··· DATASET ENTRIES
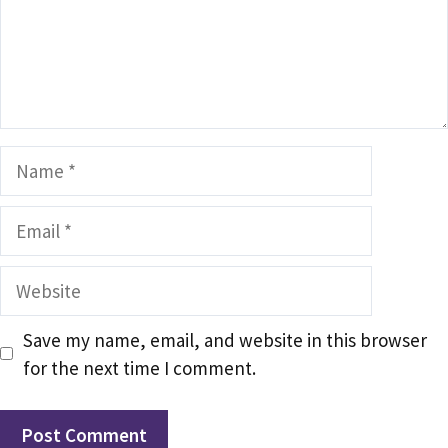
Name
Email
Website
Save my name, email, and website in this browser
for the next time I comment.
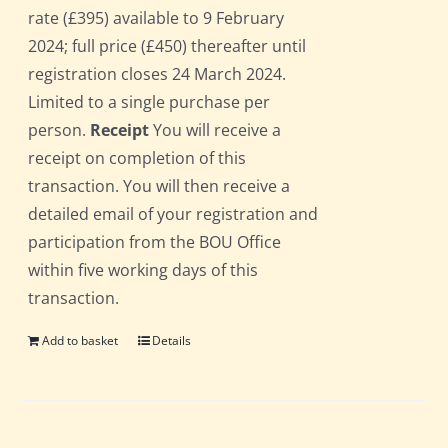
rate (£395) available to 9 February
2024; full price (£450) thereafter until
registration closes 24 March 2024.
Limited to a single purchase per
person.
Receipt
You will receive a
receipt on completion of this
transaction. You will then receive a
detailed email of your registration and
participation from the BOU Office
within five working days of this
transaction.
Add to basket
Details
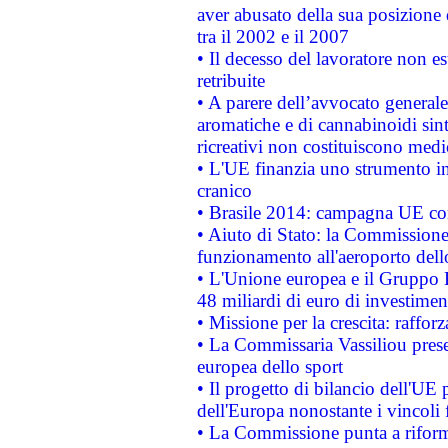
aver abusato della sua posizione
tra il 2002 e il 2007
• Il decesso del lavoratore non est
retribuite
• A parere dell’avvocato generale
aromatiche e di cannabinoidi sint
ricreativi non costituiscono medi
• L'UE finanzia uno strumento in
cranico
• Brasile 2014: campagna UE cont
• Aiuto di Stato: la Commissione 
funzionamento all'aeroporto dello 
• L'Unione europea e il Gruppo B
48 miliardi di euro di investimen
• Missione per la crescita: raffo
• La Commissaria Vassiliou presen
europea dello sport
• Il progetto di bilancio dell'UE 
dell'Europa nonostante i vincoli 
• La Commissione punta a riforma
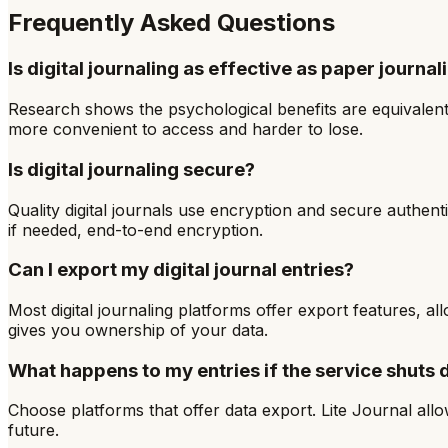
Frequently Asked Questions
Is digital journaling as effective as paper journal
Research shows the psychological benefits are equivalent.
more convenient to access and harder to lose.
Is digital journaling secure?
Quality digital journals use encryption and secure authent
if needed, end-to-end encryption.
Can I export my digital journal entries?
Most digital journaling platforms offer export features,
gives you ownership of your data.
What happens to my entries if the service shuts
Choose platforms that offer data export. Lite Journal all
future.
······
··· DATASET ENTRIES
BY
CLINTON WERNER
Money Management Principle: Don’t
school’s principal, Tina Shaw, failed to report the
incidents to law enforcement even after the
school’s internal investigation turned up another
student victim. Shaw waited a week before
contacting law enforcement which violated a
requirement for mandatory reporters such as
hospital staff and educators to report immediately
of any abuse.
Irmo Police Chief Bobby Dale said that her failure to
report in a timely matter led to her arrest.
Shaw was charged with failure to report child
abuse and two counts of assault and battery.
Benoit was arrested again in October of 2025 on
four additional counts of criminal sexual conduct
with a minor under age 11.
······
··· DATASET ENTRIES
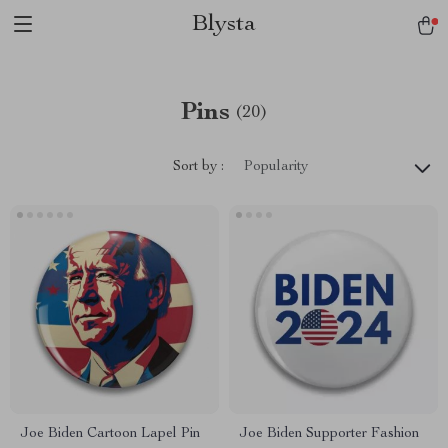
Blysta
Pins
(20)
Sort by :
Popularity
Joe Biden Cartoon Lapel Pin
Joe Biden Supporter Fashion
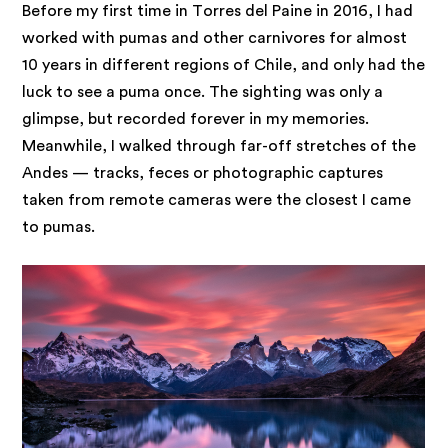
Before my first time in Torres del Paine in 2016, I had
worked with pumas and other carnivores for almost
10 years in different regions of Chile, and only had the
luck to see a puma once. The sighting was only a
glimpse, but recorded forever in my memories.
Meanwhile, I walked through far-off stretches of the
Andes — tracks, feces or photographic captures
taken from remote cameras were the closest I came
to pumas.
······
• **AIM OF THE TASK**
State the number of lines in the data above that include the word "transaction", leaving out any other words.

• **RESPONSE TO THE EXERCISE**
2